(Sharecast News) - Diageo reported a drop in full-year organic operating profit on Tuesday as it pointed to a weaker performance in Latin America and the Caribbean (LAC).

In its preliminary results for 2024, the drinks company said organic operating profit fell by 4.8% to $304m, of which $302m was attributable to LAC.

Reported net sales declined 1.4% to $20.3bn, it said, owing to an unfavourable foreign exchange impact and organic net sales decline, partially offset by hyperinflation adjustments.

Excluding the impact of LAC, organic net sales rose 1.8% to $330m, driven by "resilient" growth in its Africa, Asia Pacific and Europe regions.

Diageo said organic net sales in North America fell 2.5% due to a cautious consumer environment and the impact of lapping inventory replenishment in the previous year. However, this was more than offset by the growth in Africa, Asia Pacific and Europe.

Chief executive Debra Crew said: "While fiscal 24 was a challenging year for both our industry and Diageo with continued macroeconomic and geopolitical volatility, we focused on taking the actions needed to ensure Diageo is well-positioned for growth as the consumer environment improves.
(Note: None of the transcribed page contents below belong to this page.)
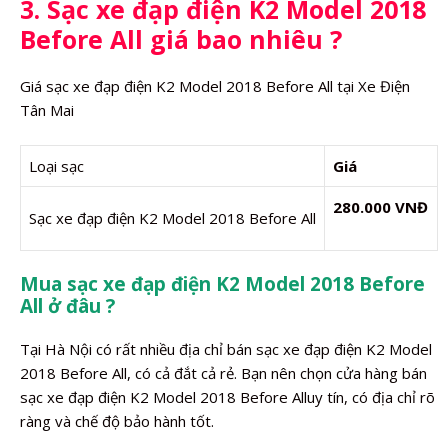
3. Sạc xe đạp điện K2 Model 2018
Before All giá bao nhiêu ?
Giá sạc xe đạp điện K2 Model 2018 Before All tại Xe Điện
Tân Mai
Loại sạc
Giá
280.000 VNĐ
Sạc xe đạp điện K2 Model 2018 Before All
Mua sạc xe đạp điện K2 Model 2018 Before
All ở đâu ?
Tại Hà Nội có rất nhiều địa chỉ bán sạc xe đạp điện K2 Model
2018 Before All, có cả đắt cả rẻ. Bạn nên chọn cửa hàng bán
sạc xe đạp điện K2 Model 2018 Before Alluy tín, có địa chỉ rõ
ràng và chế độ bảo hành tốt.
"In fiscal 24 we made good progress against our strategic priorities. We ended fiscal 24 gaining or holding share in measured markets totalling over 75% of our net sales value, including in the US. We have taken actions to manage the inventory issues in LAC; we have strengthened our consumer insights and redeployed resources towards the best growth opportunities; we have stepped up our route-to-market across several markets, including our most significant transformation in at least a decade in our US spirits organisation; we have delivered record productivity savings of nearly $700 million; and we have generated $2.6 billion in free cash flow while increasing strategic investments. We are confident that when the consumer environment improves, the actions we are taking will return us to growth."